*Your goal:* Reproduce the listing exactly, with no pictures in your copy.

Dataset excerpts: Begin

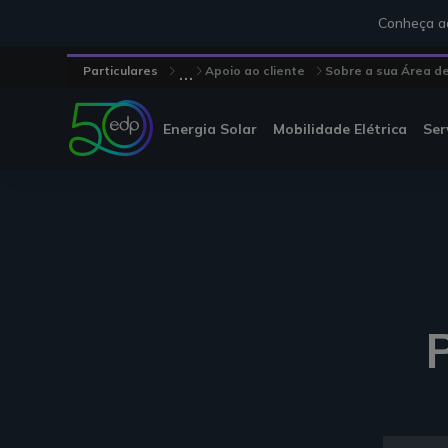
Conheça aq
...
Particulares
Apoio ao cliente
Sobre a sua Área de 
Energia Solar
Mobilidade Elétrica
Ser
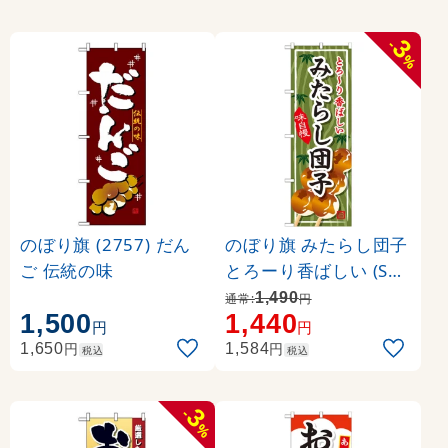
3
-
%
のぼり旗 (2757) だん
のぼり旗 みたらし団子
ご 伝統の味
とろーり香ばしい (SN
B-703)
1,490
通常:
円
1,500
1,440
円
円
円
円
1,650
1,584
税込
税込
3
-
%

Dataset excerpts: End

*Written solution:*
Conheça aq
...
Particulares
Apoio ao cliente
Sobre a sua Área de 
Energia Solar
Mobilidade Elétrica
Ser
3
-
%
のぼり旗 (2757) だん
のぼり旗 みたらし団子
ご 伝統の味
とろーり香ばしい (SN
B-703)
1,490
通常:
円
1,500
1,440
円
円
円
円
1,650
1,584
税込
税込
3
-
%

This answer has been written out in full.